Word for word, give the records again, dropping any picture they hold.

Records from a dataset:
***
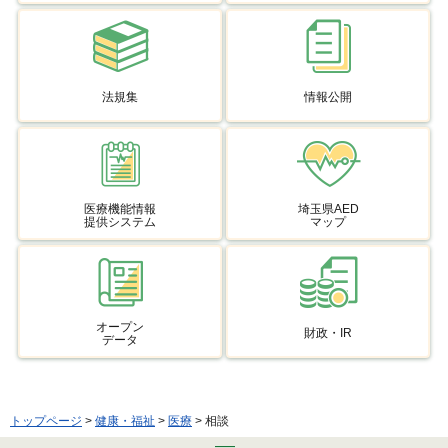
法規集
情報公開
医療機能情報
埼玉県AED
提供システム
マップ
オープン
財政・IR
データ
トップページ
>
健康・福祉
>
医療
> 相談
***
-- Answer section --
法規集
情報公開
医療機能情報
埼玉県AED
提供システム
マップ
オープン
財政・IR
データ
トップページ
>
健康・福祉
>
医療
> 相談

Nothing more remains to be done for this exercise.